For terminal ileum intubation skills, there really is no substitute for patient‐based experience. Computer and ex vivo animal models do not recreate the valve adequately to be effective either for learning or for assessing this skill. Instead, practice of valve intubation with every colonoscopy should be encouraged during training. This allows the required repetition needed both to gain this skill as well as to allow programs to accurately assess and monitor ileal intubation rates in an ongoing manner.
Ongoing assessment
Suggestions as to the ideal method for training and assessment have been made for each of the cognitive and motor skills addressed in this chapter ( Table 6.2). In each section, reference to the need for ongoing assessment was made. This is to allow the ability to document when a fellow has reached the threshold of competence and more importantly to help define what factors equate to competence. This continuous monitoring is something rarely done at most institutions. For greater than 15 years, experts in endoscopy education have been calling for continuous measurements of fellows' skills as they progress toward competency [42, 43]. In recent years, greater emphasis has been placed on the documentation of competence by professional organizations such as ASGE and training regulatory bodies such as the Residency Review Committee (RRC) of the American College of Graduate Medical Education (ACGME). This section will focus on the development and use of one such method of ongoing skills assessment from the beginning of training until graduation.

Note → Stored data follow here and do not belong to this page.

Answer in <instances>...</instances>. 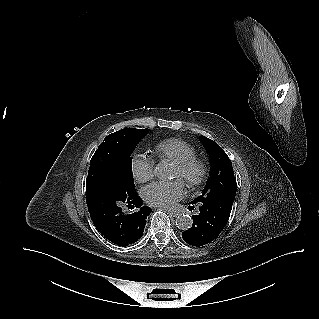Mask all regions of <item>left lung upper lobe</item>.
Segmentation results:
<instances>
[{
  "instance_id": "1",
  "label": "left lung upper lobe",
  "mask_w": 319,
  "mask_h": 319,
  "mask_svg": "<svg viewBox=\"0 0 319 319\" xmlns=\"http://www.w3.org/2000/svg\"><path fill=\"white\" fill-rule=\"evenodd\" d=\"M201 141L210 156L211 168L202 195L192 201L194 204L221 195L235 194L237 190L236 178L229 157L213 140L201 136Z\"/></svg>"
}]
</instances>
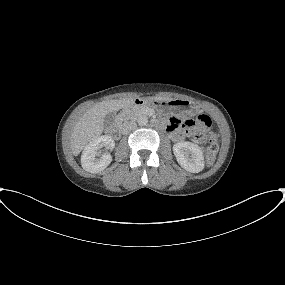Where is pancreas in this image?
Masks as SVG:
<instances>
[{"instance_id":"cf45deb5","label":"pancreas","mask_w":285,"mask_h":285,"mask_svg":"<svg viewBox=\"0 0 285 285\" xmlns=\"http://www.w3.org/2000/svg\"><path fill=\"white\" fill-rule=\"evenodd\" d=\"M143 112H144L143 108L132 107V106L126 107L120 114V121H125L128 119L135 118L140 114H142Z\"/></svg>"}]
</instances>
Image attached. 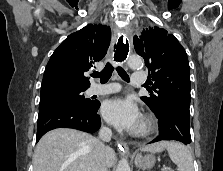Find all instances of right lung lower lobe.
Wrapping results in <instances>:
<instances>
[{
	"mask_svg": "<svg viewBox=\"0 0 223 171\" xmlns=\"http://www.w3.org/2000/svg\"><path fill=\"white\" fill-rule=\"evenodd\" d=\"M99 106L98 101L90 108L75 103H55L39 109L36 141L46 132L60 127L96 132L101 125L97 114Z\"/></svg>",
	"mask_w": 223,
	"mask_h": 171,
	"instance_id": "obj_1",
	"label": "right lung lower lobe"
}]
</instances>
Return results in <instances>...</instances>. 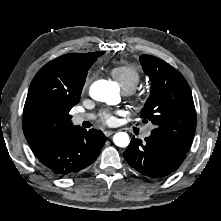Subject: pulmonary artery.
<instances>
[{"instance_id":"e3ab8cb5","label":"pulmonary artery","mask_w":221,"mask_h":221,"mask_svg":"<svg viewBox=\"0 0 221 221\" xmlns=\"http://www.w3.org/2000/svg\"><path fill=\"white\" fill-rule=\"evenodd\" d=\"M92 119H94L93 114H84V113L76 114L73 117V121L75 124H82L83 122L90 121ZM150 134H151V128H148L145 130L143 135L144 137H148L150 136Z\"/></svg>"}]
</instances>
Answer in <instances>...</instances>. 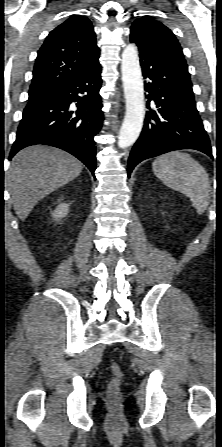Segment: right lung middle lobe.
<instances>
[{"mask_svg": "<svg viewBox=\"0 0 222 447\" xmlns=\"http://www.w3.org/2000/svg\"><path fill=\"white\" fill-rule=\"evenodd\" d=\"M37 102H39V101L29 100V103H28V104H34V103H37Z\"/></svg>", "mask_w": 222, "mask_h": 447, "instance_id": "obj_1", "label": "right lung middle lobe"}]
</instances>
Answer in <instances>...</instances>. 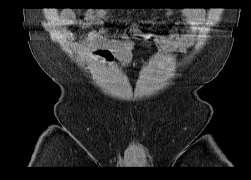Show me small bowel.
Returning a JSON list of instances; mask_svg holds the SVG:
<instances>
[{
  "label": "small bowel",
  "instance_id": "c3829d8e",
  "mask_svg": "<svg viewBox=\"0 0 251 180\" xmlns=\"http://www.w3.org/2000/svg\"><path fill=\"white\" fill-rule=\"evenodd\" d=\"M170 15V13H168ZM106 11L103 9L87 11L83 18L85 25H100ZM59 22L63 26H70L77 22L76 13L71 9L61 12ZM184 26L183 32H171L167 34L145 33L144 37L153 40L162 50L166 52L185 53L195 42L197 33L204 23V12L197 9H187L181 12V20ZM63 35L68 40H74L75 35L69 31H63ZM106 30H92L88 33L82 46L91 50L109 61L115 56L122 63L130 60L133 42L128 37L122 39H109Z\"/></svg>",
  "mask_w": 251,
  "mask_h": 180
}]
</instances>
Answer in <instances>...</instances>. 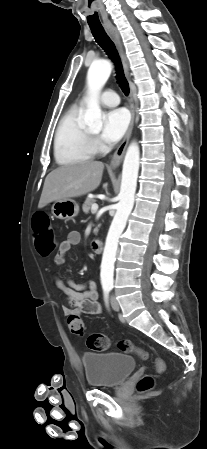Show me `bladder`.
<instances>
[{
  "instance_id": "31cf9c89",
  "label": "bladder",
  "mask_w": 207,
  "mask_h": 449,
  "mask_svg": "<svg viewBox=\"0 0 207 449\" xmlns=\"http://www.w3.org/2000/svg\"><path fill=\"white\" fill-rule=\"evenodd\" d=\"M82 364L89 386L115 387L135 370V359L118 352L84 353Z\"/></svg>"
}]
</instances>
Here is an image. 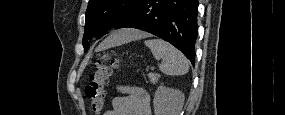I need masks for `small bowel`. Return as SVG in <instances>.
<instances>
[{"label": "small bowel", "instance_id": "obj_1", "mask_svg": "<svg viewBox=\"0 0 285 115\" xmlns=\"http://www.w3.org/2000/svg\"><path fill=\"white\" fill-rule=\"evenodd\" d=\"M124 94L112 100V108L104 115H151V99L139 86L118 85Z\"/></svg>", "mask_w": 285, "mask_h": 115}]
</instances>
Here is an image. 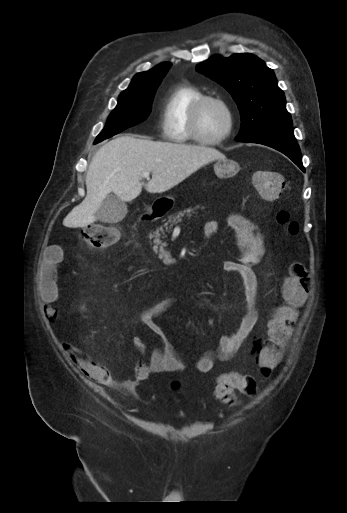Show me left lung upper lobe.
Wrapping results in <instances>:
<instances>
[{
  "mask_svg": "<svg viewBox=\"0 0 347 513\" xmlns=\"http://www.w3.org/2000/svg\"><path fill=\"white\" fill-rule=\"evenodd\" d=\"M196 69L221 84L238 105L241 128L237 141L273 128L292 126L275 74L258 57L249 53L229 58L214 55Z\"/></svg>",
  "mask_w": 347,
  "mask_h": 513,
  "instance_id": "left-lung-upper-lobe-1",
  "label": "left lung upper lobe"
}]
</instances>
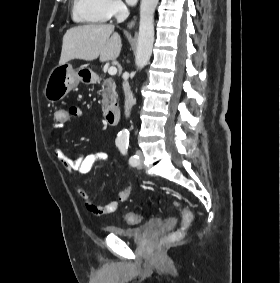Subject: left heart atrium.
I'll return each mask as SVG.
<instances>
[{"mask_svg": "<svg viewBox=\"0 0 280 283\" xmlns=\"http://www.w3.org/2000/svg\"><path fill=\"white\" fill-rule=\"evenodd\" d=\"M126 2L130 5H135L137 0H126Z\"/></svg>", "mask_w": 280, "mask_h": 283, "instance_id": "39dd6f15", "label": "left heart atrium"}]
</instances>
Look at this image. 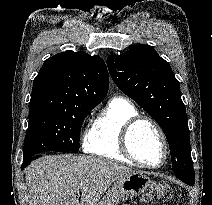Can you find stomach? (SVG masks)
I'll list each match as a JSON object with an SVG mask.
<instances>
[{"instance_id": "stomach-1", "label": "stomach", "mask_w": 212, "mask_h": 205, "mask_svg": "<svg viewBox=\"0 0 212 205\" xmlns=\"http://www.w3.org/2000/svg\"><path fill=\"white\" fill-rule=\"evenodd\" d=\"M151 180L143 172H132L118 178L98 205H118L119 202L135 198L142 194Z\"/></svg>"}]
</instances>
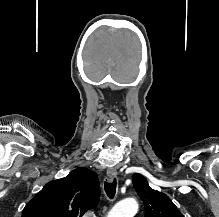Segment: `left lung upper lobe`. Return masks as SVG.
<instances>
[{"label": "left lung upper lobe", "instance_id": "left-lung-upper-lobe-1", "mask_svg": "<svg viewBox=\"0 0 219 217\" xmlns=\"http://www.w3.org/2000/svg\"><path fill=\"white\" fill-rule=\"evenodd\" d=\"M132 179L134 188L144 203L145 217H184L170 198L150 188L141 174H133Z\"/></svg>", "mask_w": 219, "mask_h": 217}]
</instances>
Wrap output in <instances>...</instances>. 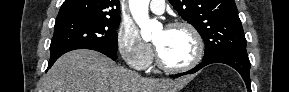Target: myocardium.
Listing matches in <instances>:
<instances>
[{"label": "myocardium", "instance_id": "f54148a6", "mask_svg": "<svg viewBox=\"0 0 289 92\" xmlns=\"http://www.w3.org/2000/svg\"><path fill=\"white\" fill-rule=\"evenodd\" d=\"M169 28L170 29H186L187 31L190 32V34L192 35L194 39L195 46H196L195 55L193 59L185 65L172 66V65L167 64L162 59L159 52H157L156 59H157L158 66L164 71L173 72V73L186 72L195 68L202 61L203 56H204V50H205L204 40L200 32L193 24L186 22V21L173 22L169 25Z\"/></svg>", "mask_w": 289, "mask_h": 92}]
</instances>
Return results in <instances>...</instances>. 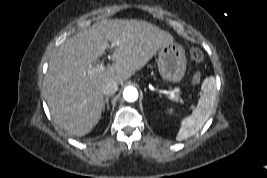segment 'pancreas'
<instances>
[{"instance_id":"obj_1","label":"pancreas","mask_w":267,"mask_h":178,"mask_svg":"<svg viewBox=\"0 0 267 178\" xmlns=\"http://www.w3.org/2000/svg\"><path fill=\"white\" fill-rule=\"evenodd\" d=\"M175 101H179V102H183L182 99L180 98V94L179 92L177 91L174 98H173Z\"/></svg>"}]
</instances>
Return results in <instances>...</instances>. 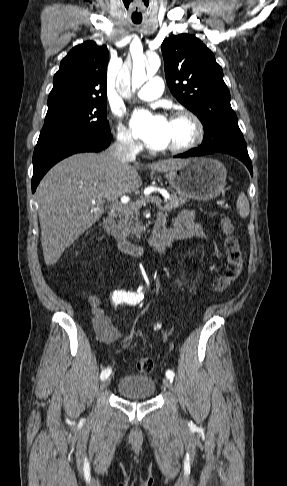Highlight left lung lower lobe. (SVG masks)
<instances>
[{"label":"left lung lower lobe","mask_w":287,"mask_h":486,"mask_svg":"<svg viewBox=\"0 0 287 486\" xmlns=\"http://www.w3.org/2000/svg\"><path fill=\"white\" fill-rule=\"evenodd\" d=\"M214 152L215 151L204 150V149H200V148H194V149H191V150H189L185 153L179 154L175 157L187 158V157H194V156H202V155L211 154V153H214ZM222 153L230 154L232 156H235L239 160H241L247 166L251 175H253L252 163H251V160L249 158L248 153H233V152H222Z\"/></svg>","instance_id":"obj_1"}]
</instances>
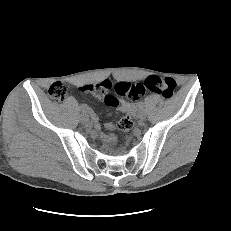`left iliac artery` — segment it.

Many institutions utilize a global evaluation system, where, toward the end of training, supervising staff make subjective recommendations as to the preparedness of the trainee to operate alone. Though commonly used, this type of assessment is profoundly subjective in nature and is prone to significant biases. It also does not allow for early identification of learners below the average learning curve nor provide ample time as graduation draws close to remediate these fellows. Instead, professional societies have tried to develop recommendations in order to standardize training. Unfortunately, these recommendations are based on a few publications of learning curve data that have very small numbers of subjects, are predominantly retrospective data, and focus on very narrow definitions of competency based primarily on cecal intubation rates [42–45]. As a result of these data, it has been suggested that a minimum of 140 colonoscopies should be performed by a trainee before competency can be assessed [46]. However, these competency guidelines make only one suggestion as to what benchmarks define competence (cecal intubation rate). The ASGE suggests that an “90% technical success” at reaching the cecum is needed to be deemed minimally competent [47]. Though better defined, this is still only one parameter of performance and does not take into account all of the other motor or cognitive skills. The RRC guidelines state, “Assessment of procedural competence should not be based solely on a minimum number of procedures performed, but on a formal evaluation process.” What is needed is the development of an ongoing, formalized assessment that assesses a broad range of both motor and cognitive skills ( Table 6.3).